» Exercise
Restate the entries below exactly. Images are not part of the copy.
[Opening Information supplied section]
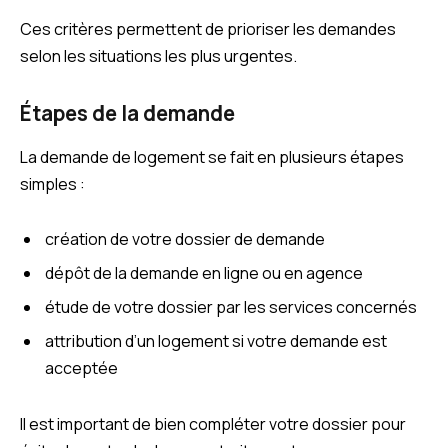
Ces critères permettent de prioriser les demandes
selon les situations les plus urgentes.
Étapes de la demande
La demande de logement se fait en plusieurs étapes
simples :
création de votre dossier de demande
dépôt de la demande en ligne ou en agence
étude de votre dossier par les services concernés
attribution d’un logement si votre demande est
acceptée
Il est important de bien compléter votre dossier pour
[Closing Information supplied section]
» Exercise output
Ces critères permettent de prioriser les demandes
selon les situations les plus urgentes.
Étapes de la demande
La demande de logement se fait en plusieurs étapes
simples :
création de votre dossier de demande
dépôt de la demande en ligne ou en agence
étude de votre dossier par les services concernés
attribution d’un logement si votre demande est
acceptée
Il est important de bien compléter votre dossier pour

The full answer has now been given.